第74話
南部のズウォレス軍……
「既に逃げた後か……」
空になった村の建物を足で蹴り苛立ちを発散させるラルス。
やっとのおもいで辿り着いた村には粗末な煉瓦造りの家こそ沢山あるものの、住んでいたであろう人間はどこにも居ないし、食糧等も殆ど無いに等しい。
「略奪は出来ない上に、まともに補給が出来ないときたもんだ。辛いもんだよ本当。ジリ貧だ」
あと少し侵攻すればベルトムントの国境というところまで来た彼らだったのだが問題が3つ程ある。
1つは食糧の不足、2つ目は疲労、最後は病気だ。
南部のズウォレス軍は食糧不足が特に顕著で、戦地で十分な休息がとれないこともあわさり体調を崩す者が続出していた。
「北部も食糧の補給がないらしい。どこもかしこもはらぺこだ」
そうボヤくのはブラーム。
弓を背中に背負い、槍を杖がわりにして歩いてきたブラームだったが……数日前から熱がでている。
恐らくは夜の寒さと疲労が原因なのだろう。
「ラルス、斥候が戻ってきたら起こしてくれ。少し……休む」
そうして目を閉じたブラーム。
だが彼が眠りに落ちるその前に、彼は飛び起きることになった。
「貴様何者だッ!?」
後方で見張りをしていた兵士が吠えた。
そしてその瞬間、その場にいたズウォレス兵が全員声のする方向へと視線を向ける。
ーーいつの間にか後ろをとられていたのか!?
跳ね起きたブラームが槍を、ラルスが弓に矢をつがえる。
「お、お待ち下さい!! 我々は敵ではありません!」
全員が攻撃体制に移行していく中、矢を向けられた人物は半ば腰を抜かしながらそう言ってきた。
我々と言っているがどうやら一人のようだ。
「何者だ?」
兵士達をかき分け前に出るブラームとラルス、声の正体は髭を生やした男、白い服を纏ったその人物は特に武器という武器を持ってはいなかった。
だが腕の腕章が無いのを見るにズウォレス兵でもなさそうだ。
「わ、私はシャルロワ王国の使者です! ここにフロリーナ殿はおられませんか!?」
彼の放った言葉に、その場の全員がざわついた。
シャルロワ王国、ベルトムントの南に位置する国で以前フロリーナが使者を送っている。
ーー協力要請は突っぱねられた筈だ。

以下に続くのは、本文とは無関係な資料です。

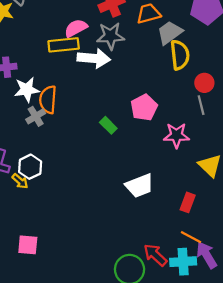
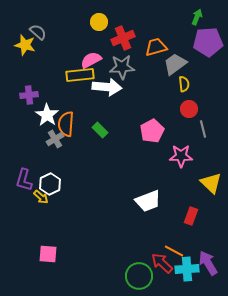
yellow semicircle: (180, 55) -> (184, 84), size x0.6
red circle: (204, 83) -> (189, 109), moved
white star: (27, 90) -> (47, 115), turned -30
green rectangle: (108, 125) -> (100, 130), moved
orange line: (191, 237) -> (174, 251), moved

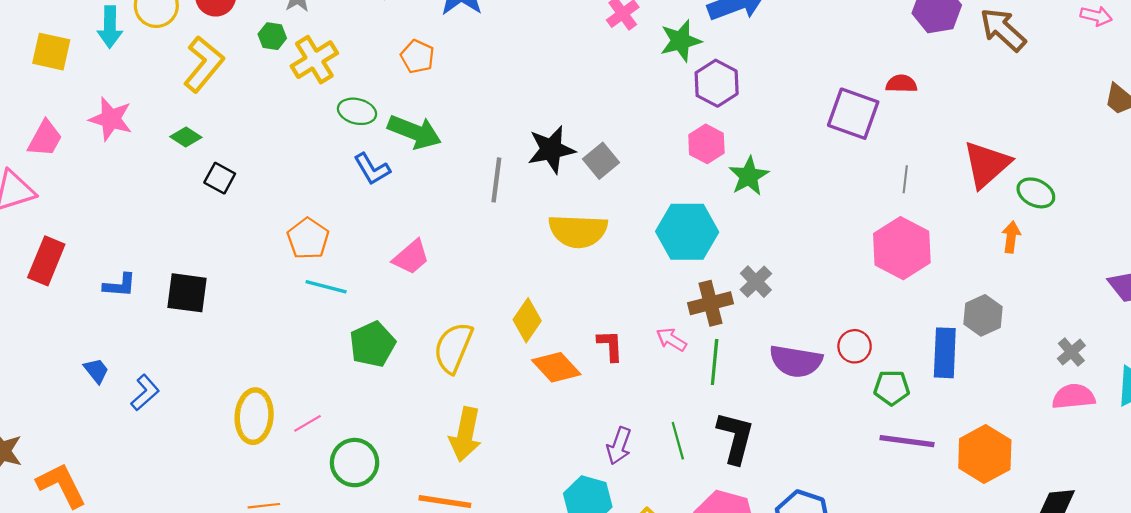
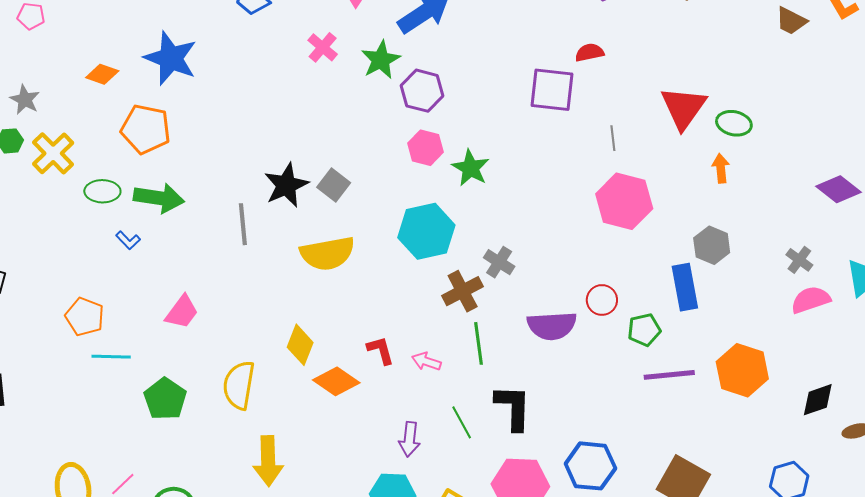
orange pentagon: (417, 57) -> (146, 129), size x1.6
blue L-shape: (372, 169) -> (128, 240), size x0.7
pink arrow: (671, 339) -> (426, 361), moved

今更なんの話だ?
とりあえず武器をおさめるように命令するラシドとブラーム。
警戒しつつブラームとラシドはとりあえず歩み寄った。
「本物なのか? 本当にシャルロワ王国の?」
「フロリーナの名前を知ってるやつは少ないからな、可能性は高い」
「アンタが使者だとして、何しにここに来たんだ?」
「協力です! 以前フロリーナ殿の申し出のお返事に使わされたのです!!」
「なんだって?」
半ば脅されながら使者が口にした言葉は、ブラームとラルスの興味を存分に引くものだった。